Joist supports a dry run mode that lets you apply potential changes to the domain model, while ensuring they won’t be committed to the database.

This is useful for implementing “what if” or “oracle” features that want to show the user what would happen if they made a change—but not actually make it.

The EntityManager has three modes:

// Allow writing changes to the database (default)
em.mode = "writes";
// Immediately fail any entity mutation/setter
em.mode = "read-only";
// Allow writes to entities, but don't commit them (i.e. oracle mode)
em.mode = "in-memory-writes";

When the mode is set to in-memory-writes, then your endpoints/business logic can continue mutating the entities as normal.

You can also call em.flush() to see what “downstream”, hook-driven, or ReactiveField-driven business logic will do, and if any validation rules will fail.

This is a key feature of “oracle mode” because besides just saying “sure, the firstName is now updated” (the potentially simple change the user is making), you can see how your business logic will react to that change.

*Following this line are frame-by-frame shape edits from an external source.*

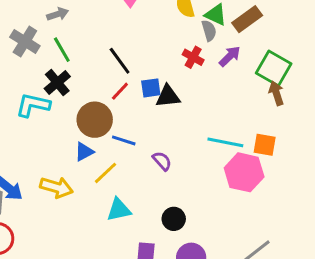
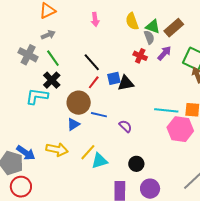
yellow line: (106, 173) -> (88, 152), moved

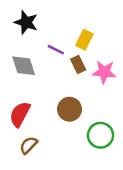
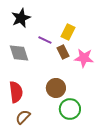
black star: (26, 22) -> (21, 18), turned 30
red semicircle: (20, 114) -> (16, 92), turned 145
green circle: (101, 135) -> (70, 109), moved

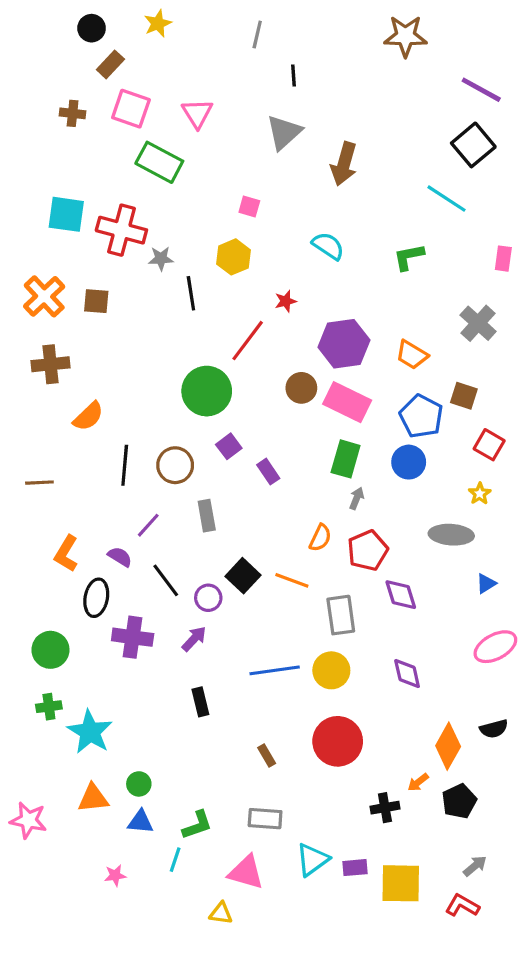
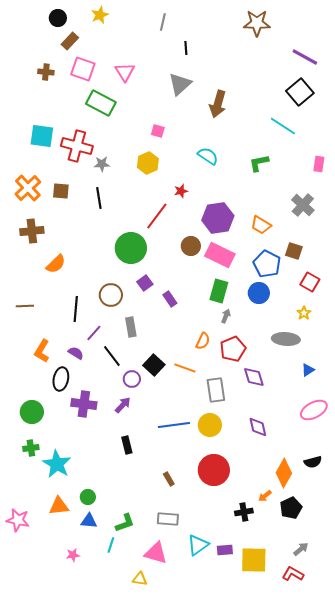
black line: (191, 293) -> (99, 198), moved
black line: (125, 465) -> (76, 309), moved
black line: (166, 580) -> (112, 356), moved

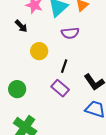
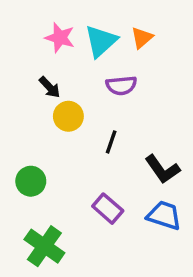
black arrow: (21, 26) -> (50, 87), moved
purple rectangle: (60, 88) -> (108, 209), moved

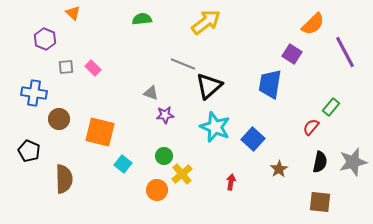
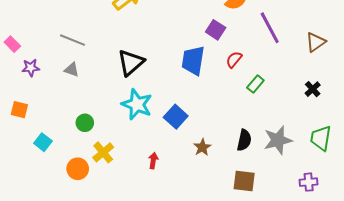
gray line: (183, 64) -> (73, 40), moved
purple star: (165, 115) -> (31, 68), moved
red semicircle: (311, 127) -> (234, 59), moved
orange square: (100, 132) -> (19, 110), size x0.6
green circle: (164, 156) -> (85, 123), moved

When em.flush is called in in-memory-writes mode, Joist will:

  • Still open a transaction
  • Apply the same INSERT, UPDATE, DELETE statements as normal
  • Recalc any ReactiveQueryFields if necessary (these are SQL queries that need to see the data applied in the previous step to recalc themselves)
  • Run validation rules as normal
  • Abort the transaction

This implementation is actually really simple—Joist just does “everything as normal”, but then slips in an ABORT at the very end of the transaction.

This is both good for simplicity, but also means it’s very robust in terms of matching the regular / “not dry mode” behavior.

And it’s also extremely easy for your app to use—none of your code needs to change, apart from the one-liner of setting mode.